Court Opinion

ID: 8186746
Source: CourtListenerOpinion
Date Created: 2022-09-09 23:09:17.844543+00
Date Added: 2024-06-11T16:40:26.738741
License: Public Domain

Dodge, J.
1. The court below obviously erred in taking the case from the jury by directing a verdict for the plaintiff. The written receipt, at its least effect, was a clear, definite, and solemn admission by its maker that the amount of the debt had been paid. While it is undoubted law that a mere receipt is possible of explanation, or even of denial, by parol, it yet stands as a declaration against interest most unlikely to be made unless true, and not to be lightly brushed aside. 2 Jones, Ev. § 503; Fuller v.

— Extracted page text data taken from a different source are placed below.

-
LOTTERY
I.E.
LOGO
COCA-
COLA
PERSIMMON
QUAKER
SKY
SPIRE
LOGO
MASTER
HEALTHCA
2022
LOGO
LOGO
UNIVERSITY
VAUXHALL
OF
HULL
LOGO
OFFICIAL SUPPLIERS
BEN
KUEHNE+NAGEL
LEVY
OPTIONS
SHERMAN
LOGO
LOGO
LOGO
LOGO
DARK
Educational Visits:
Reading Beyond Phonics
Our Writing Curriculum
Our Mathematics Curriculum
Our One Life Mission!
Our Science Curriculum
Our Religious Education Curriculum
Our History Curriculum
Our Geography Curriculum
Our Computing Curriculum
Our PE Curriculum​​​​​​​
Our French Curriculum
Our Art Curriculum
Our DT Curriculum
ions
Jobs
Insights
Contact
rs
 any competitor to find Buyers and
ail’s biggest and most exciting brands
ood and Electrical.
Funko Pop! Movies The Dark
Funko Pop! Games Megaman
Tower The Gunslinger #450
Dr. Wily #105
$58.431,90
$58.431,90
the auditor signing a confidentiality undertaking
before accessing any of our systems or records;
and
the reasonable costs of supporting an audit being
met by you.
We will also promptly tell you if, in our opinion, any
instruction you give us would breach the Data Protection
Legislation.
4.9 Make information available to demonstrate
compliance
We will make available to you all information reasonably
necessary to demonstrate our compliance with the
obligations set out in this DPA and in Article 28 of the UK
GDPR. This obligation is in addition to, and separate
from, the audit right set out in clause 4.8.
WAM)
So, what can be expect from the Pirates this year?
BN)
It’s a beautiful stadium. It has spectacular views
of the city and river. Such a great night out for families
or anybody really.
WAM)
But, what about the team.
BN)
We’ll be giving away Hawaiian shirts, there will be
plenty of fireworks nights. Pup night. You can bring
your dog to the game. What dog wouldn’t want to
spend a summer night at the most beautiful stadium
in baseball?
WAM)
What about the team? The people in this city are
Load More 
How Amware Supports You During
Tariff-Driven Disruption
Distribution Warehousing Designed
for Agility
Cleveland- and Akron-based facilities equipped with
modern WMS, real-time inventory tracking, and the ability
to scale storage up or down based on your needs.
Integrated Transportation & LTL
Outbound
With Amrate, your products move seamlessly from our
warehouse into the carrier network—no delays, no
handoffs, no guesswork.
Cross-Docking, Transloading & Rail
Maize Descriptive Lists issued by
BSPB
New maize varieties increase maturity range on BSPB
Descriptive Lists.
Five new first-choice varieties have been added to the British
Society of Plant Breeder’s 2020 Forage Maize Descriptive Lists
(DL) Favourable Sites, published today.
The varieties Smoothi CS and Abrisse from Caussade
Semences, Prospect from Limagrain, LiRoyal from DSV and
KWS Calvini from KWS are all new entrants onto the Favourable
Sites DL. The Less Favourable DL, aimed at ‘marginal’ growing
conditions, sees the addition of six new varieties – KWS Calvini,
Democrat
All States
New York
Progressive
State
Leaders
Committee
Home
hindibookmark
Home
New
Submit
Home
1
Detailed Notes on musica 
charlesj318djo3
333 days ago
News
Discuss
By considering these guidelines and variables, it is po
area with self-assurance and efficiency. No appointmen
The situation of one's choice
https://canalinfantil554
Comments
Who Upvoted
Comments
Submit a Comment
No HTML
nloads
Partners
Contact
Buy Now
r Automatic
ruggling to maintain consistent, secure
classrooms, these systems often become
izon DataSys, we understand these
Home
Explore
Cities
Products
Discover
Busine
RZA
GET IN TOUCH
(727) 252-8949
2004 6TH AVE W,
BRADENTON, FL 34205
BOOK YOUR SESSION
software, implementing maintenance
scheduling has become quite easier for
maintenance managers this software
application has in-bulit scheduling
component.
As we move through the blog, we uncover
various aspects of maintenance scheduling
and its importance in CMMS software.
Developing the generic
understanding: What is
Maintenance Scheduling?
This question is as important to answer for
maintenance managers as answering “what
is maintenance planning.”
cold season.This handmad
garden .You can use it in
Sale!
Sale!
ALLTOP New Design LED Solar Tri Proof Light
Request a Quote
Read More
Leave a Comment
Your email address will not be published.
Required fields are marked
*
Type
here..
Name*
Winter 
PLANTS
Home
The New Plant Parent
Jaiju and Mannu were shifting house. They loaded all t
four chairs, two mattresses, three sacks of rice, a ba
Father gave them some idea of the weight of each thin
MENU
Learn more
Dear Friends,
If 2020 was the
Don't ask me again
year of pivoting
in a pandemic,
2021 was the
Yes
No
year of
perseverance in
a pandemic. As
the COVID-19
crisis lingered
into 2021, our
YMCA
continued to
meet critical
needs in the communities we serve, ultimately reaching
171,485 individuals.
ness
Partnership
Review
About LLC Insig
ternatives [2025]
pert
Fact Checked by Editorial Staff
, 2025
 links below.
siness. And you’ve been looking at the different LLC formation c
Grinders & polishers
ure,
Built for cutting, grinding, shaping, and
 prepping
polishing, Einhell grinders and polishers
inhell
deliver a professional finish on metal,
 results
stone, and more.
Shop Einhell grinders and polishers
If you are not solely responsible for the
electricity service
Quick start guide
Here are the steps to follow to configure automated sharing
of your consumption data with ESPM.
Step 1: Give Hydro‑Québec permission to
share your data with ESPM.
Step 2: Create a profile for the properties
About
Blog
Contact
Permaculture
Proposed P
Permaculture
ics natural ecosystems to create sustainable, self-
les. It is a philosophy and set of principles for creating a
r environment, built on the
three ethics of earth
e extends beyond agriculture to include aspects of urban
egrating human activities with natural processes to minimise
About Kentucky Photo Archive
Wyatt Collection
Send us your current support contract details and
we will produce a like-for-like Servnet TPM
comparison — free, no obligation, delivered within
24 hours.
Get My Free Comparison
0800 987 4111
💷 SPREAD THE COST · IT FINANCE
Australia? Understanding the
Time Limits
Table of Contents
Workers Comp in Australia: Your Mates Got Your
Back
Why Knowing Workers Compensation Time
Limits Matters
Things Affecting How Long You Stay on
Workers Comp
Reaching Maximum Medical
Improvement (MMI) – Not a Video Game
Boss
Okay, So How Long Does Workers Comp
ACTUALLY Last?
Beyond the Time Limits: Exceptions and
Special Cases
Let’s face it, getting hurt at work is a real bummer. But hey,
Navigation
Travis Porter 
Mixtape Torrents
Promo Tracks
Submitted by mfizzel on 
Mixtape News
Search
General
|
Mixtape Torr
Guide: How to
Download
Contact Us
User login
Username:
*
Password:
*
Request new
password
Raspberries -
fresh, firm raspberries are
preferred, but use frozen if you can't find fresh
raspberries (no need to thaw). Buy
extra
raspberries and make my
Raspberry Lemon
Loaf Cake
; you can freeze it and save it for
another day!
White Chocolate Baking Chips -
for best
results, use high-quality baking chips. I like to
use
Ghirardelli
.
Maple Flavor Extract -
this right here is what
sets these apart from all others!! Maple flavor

Crittenden, 9 Conn. 401. It stood so in this case, and, although several witnesses testified to the contrary in their own interest, the jury, as in*23telligent men, might well have believed that plaintiff’s written declaration, given while both parties were alive, and allowed to be retained by the alleged debtor, was rather to be believed than the self-profiting testimony of those witnesses who had preserved silence for years and until death had closed the only mouth which could speak against them. The question should have been submitted to them. Lewis v. Prien, 98 Wis. 87, 89; Thompson v. Brennan, 104 Wis. 564, 568. For this error there must be reversal and new trial, in view of which other questions likely to arise thereon must be decided.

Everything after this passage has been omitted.